The sad story of Eunice "Goody" Cole and her memory (8 photos)
When a team accepts a statement on faith, it is almost impossible to force people to change their minds. No matter what nonsense the citizens come up with together, and no matter how deplorably and sadly it all ends.
A clear example of this is the sad story of this woman - the only convicted witch in New Hampshire.
Hampton, New Hampshire
Decades before the war against alleged witches broke out in notorious Salem in 1692, Eunice "Goodwife" (Goody for short was a polite form of address for lower-class women) Cole had already become New's most notorious witch. -Hampshire and the only woman convicted of witchcraft in the state's history. Throughout her long and painful life, neighbors and jurors alike claimed that Cole was clearly “acquainted with the devil.”
A woman and her husband once moved from London. Either the locals had nothing to do, or they didn’t like strangers here, but the townspeople accused Cole of killing their livestock, taking the form of animals and birds, and, of course, communicating with the devil. Beginning in 1656, Cole was tried three times for witchcraft, lashed, imprisoned for many years, and stripped of his citizenship.
However, strangely, Cole was never executed. Did the locals need a whipping toy?
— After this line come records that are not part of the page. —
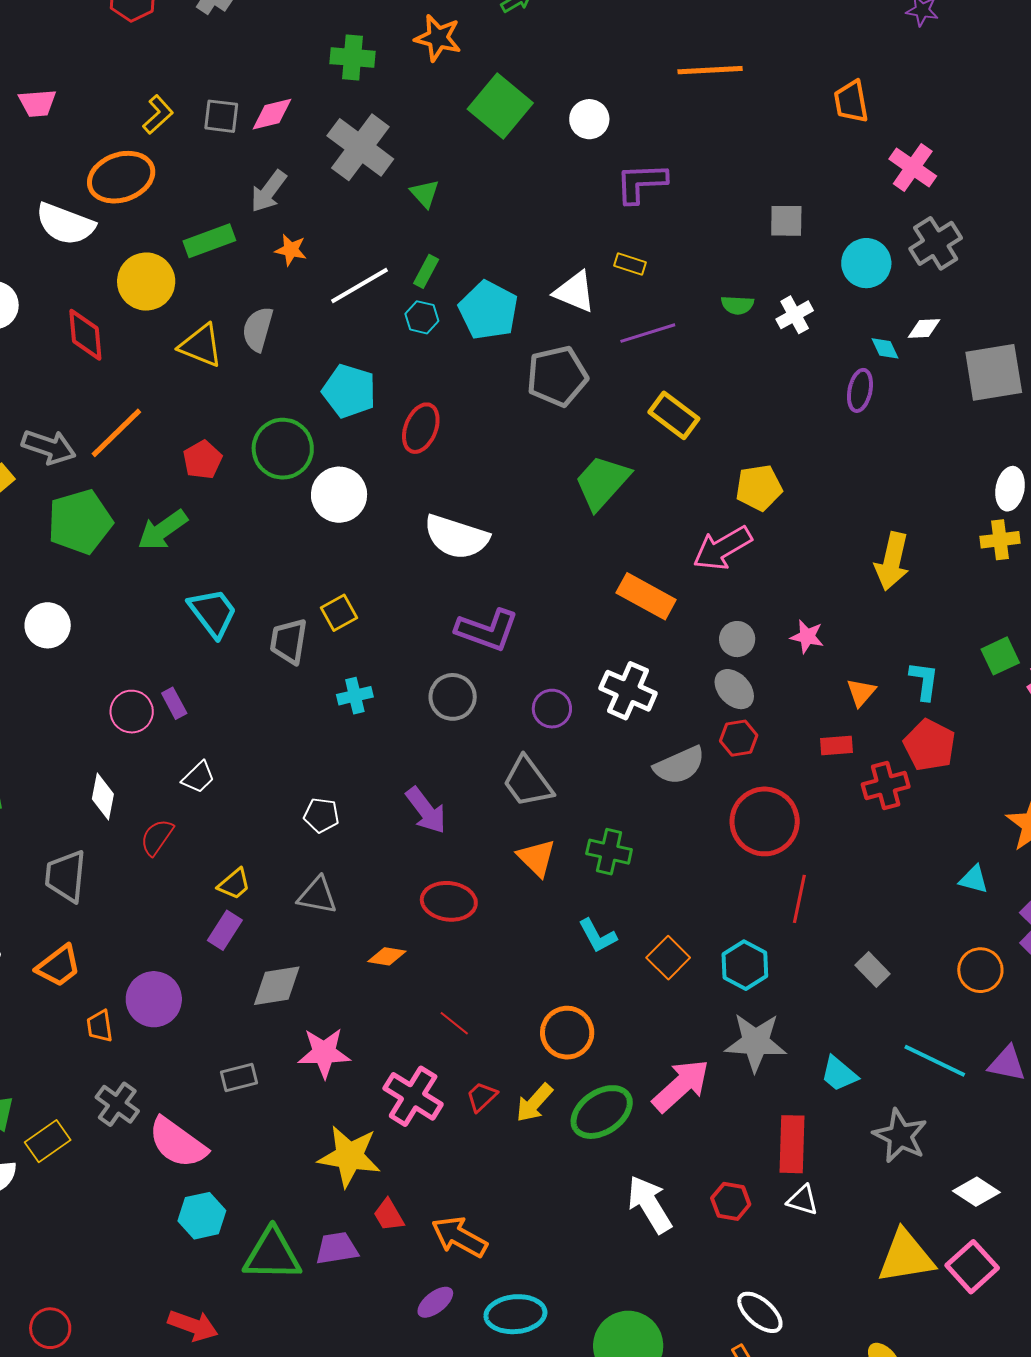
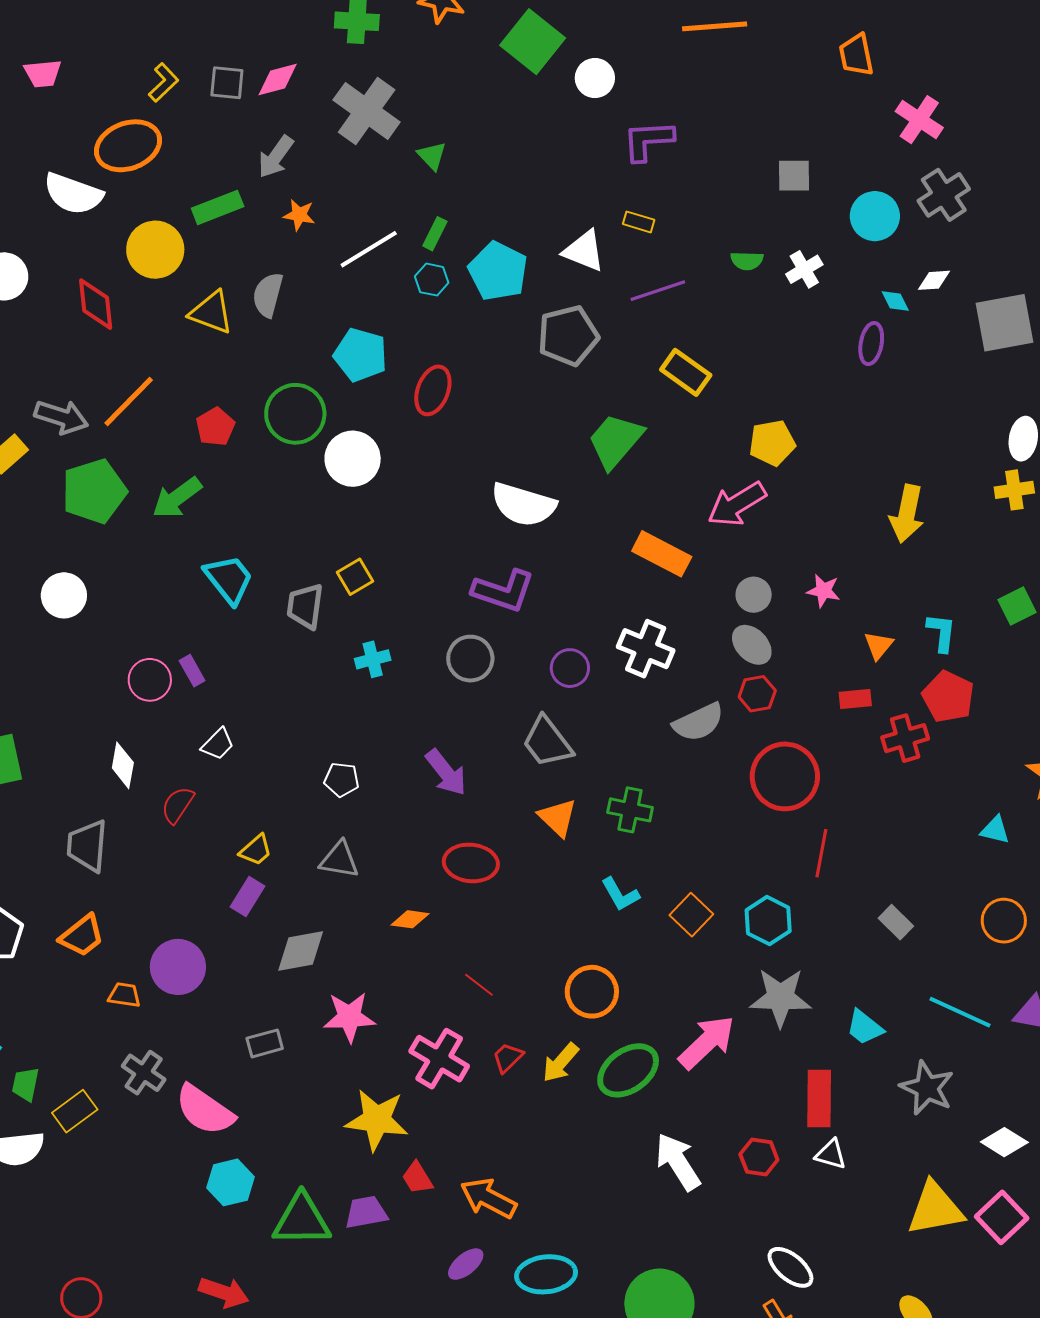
green square: (500, 106) -> (533, 42), moved
white semicircle: (456, 537) -> (523, 505), moved
orange trapezoid: (100, 1026) -> (124, 995), turned 108

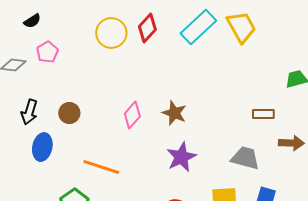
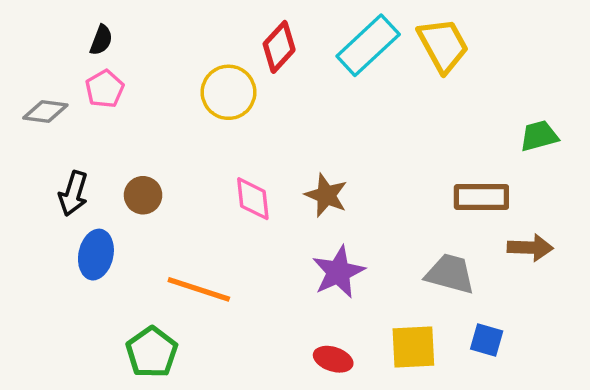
black semicircle: (32, 21) -> (101, 40), moved, turned -36
yellow circle: (111, 33) -> (229, 92), moved
brown rectangle: (263, 114) -> (481, 197), size x1.4
pink diamond: (132, 115) -> (253, 199), turned -48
After all, the woman was released from prison on the bail of Hampton residents, who brought her food and helped her with other daily chores. The poor woman’s husband had died of illness by that time, and she herself was already old. Of course, they did this reluctantly, since most of them sincerely believed in her connection with the devil. In 1680 Cole died at the age of eighty.
According to some sources, the body was buried on the territory of her house, according to others, it was lowered into a shallow grave. According to local legends, those who were involved in the burial (“the kindest” people) drove a stake into her heart, attaching a horseshoe to it, in order to prevent any attempts to rebel and intrigue the pious townspeople. The exact burial site has been lost.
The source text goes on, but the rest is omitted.